In computing, R is a programming language and software environment for statistical computing and graphics. It is an implementation of the S programming language with lexical scoping semantics inspired by Scheme. R was created by Ross Ihaka and Robert Gentleman at the University of Auckland, New Zealand, and is now developed by the R Development Core Team. It is named partly after the first names of the first two R authors (Robert Gentleman and Ross Ihaka), and partly as a play on the name of S.
The R language has become a de facto standard among statisticians for the development of statistical software, and is widely used for statistical software development and data analysis.
R is part of the GNU project. Its source code is freely available under the GNU General Public License, and pre-compiled binary versions are provided for various operating systems. R uses a command line interface, though several graphical user interfaces are available.
R provides a wide variety of statistical (linear and nonlinear modeling, classical statistical tests, time-series analysis, classification, clustering, and others) and graphical techniques. R, like S, is designed around a true computer language, and it allows users to add additional functionality by defining new functions. There are some important differences, but much code written for S runs unaltered. Much of R's system is itself written in the language, which makes it easy for users to follow the algorithmic choices made. For computationally-intensive tasks, C, C++ and Fortran code can be linked and called at run time. Advanced users can write C code to manipulate R objects directly.
R is also highly extensible through the use of user-submitted packages for specific functions or specific areas of study.
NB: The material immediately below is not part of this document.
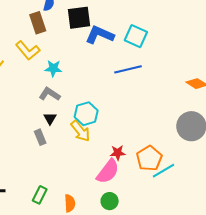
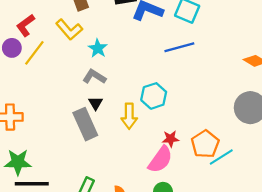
cyan star: (53, 68) -> (98, 48), turned 30
cyan hexagon: (86, 114) -> (154, 96), moved
yellow arrow: (80, 131) -> (129, 116), turned 40
gray rectangle: (40, 137) -> (85, 124), size x1.8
Due to its S heritage, R has stronger object-oriented programming facilities than most statistical computing languages. Extending R is also eased by its permissive lexical scoping rules.
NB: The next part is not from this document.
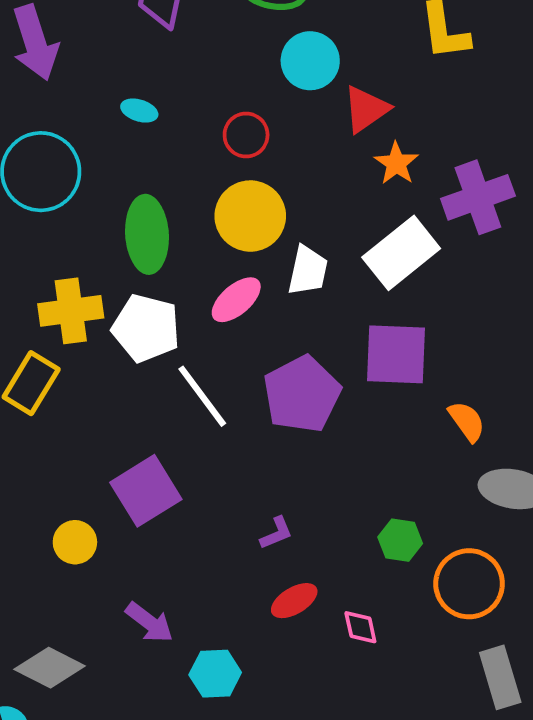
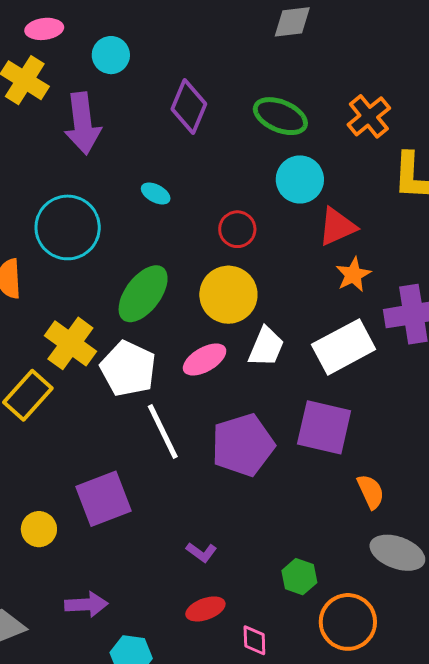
green ellipse: (147, 234) -> (143, 294), turned 30
yellow cross: (71, 311) -> (70, 343), turned 33
purple L-shape: (276, 533) -> (201, 552), turned 48
purple arrow: (149, 622) -> (86, 604), turned -51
Another of R's strengths is its graphical facilities, which produce publication-quality graphs which can include mathematical symbols. R has its own LaTeX-like documentation format, which is used to supply comprehensive documentation, both on-line in a number of formats and in hard copy.
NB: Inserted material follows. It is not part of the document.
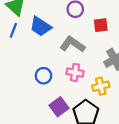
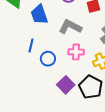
blue trapezoid: (41, 26) -> (39, 15), turned 45
blue line: (13, 30) -> (31, 46), moved

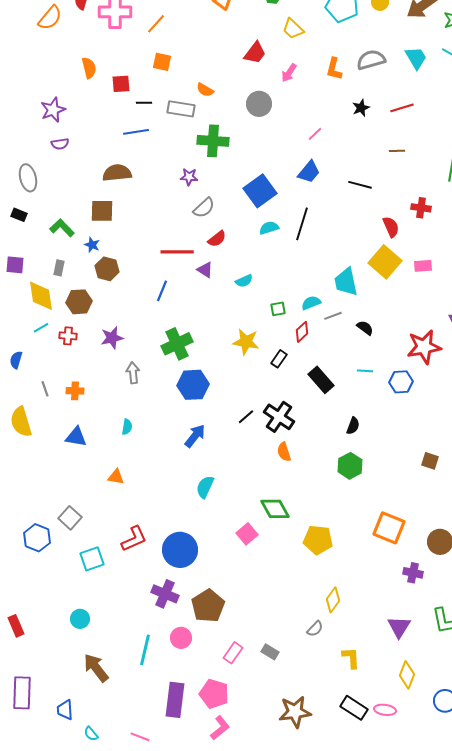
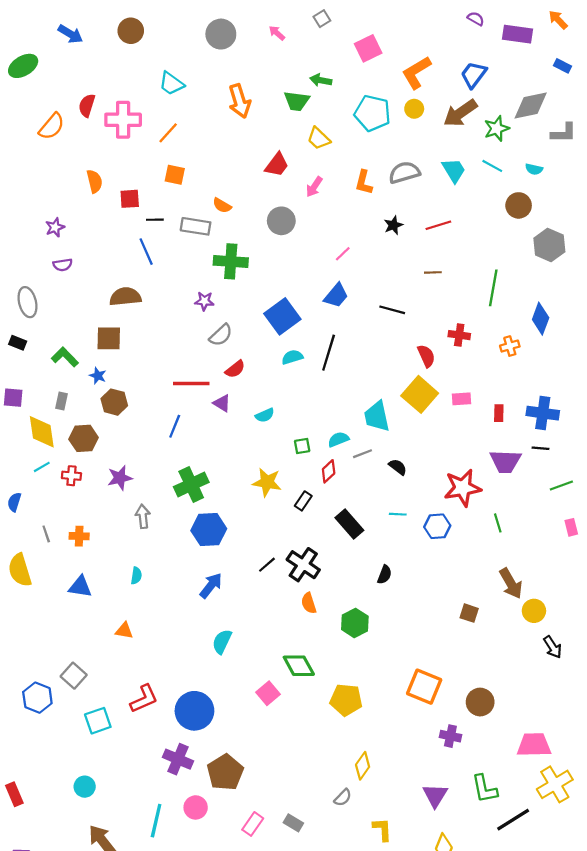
purple star: (53, 110) -> (55, 227), size x0.7
blue line: (136, 132) -> (146, 252), turned 75
green hexagon: (350, 466) -> (355, 623), moved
Although R is mostly used by statisticians and other practitioners requiring an environment for statistical computation and software development, it can also be used as a general matrix calculation toolbox with comparable benchmark results to GNU Octave and its proprietary counterpart, MATLAB. An RWeka interface has been added to the popular data mining software Weka which allows the capability to read/write into the arff data format thus allowing the usage of data mining capabilities in Weka and statistical in R.
The capabilities of R are extended through user-submitted packages, which allow specialized statistical techniques, graphical devices, as well as programming interfaces and import/export capabilities to many external data formats. These packages are developed in R, LaTeX, Java, and often C and Fortran. A core set of packages are included with the installation of R, with a total of 1862 (as of June 2009) available at the Comprehensive R Archive Network (CRAN). Notable packages by subject area are listed along with comments on the official R Task View pages.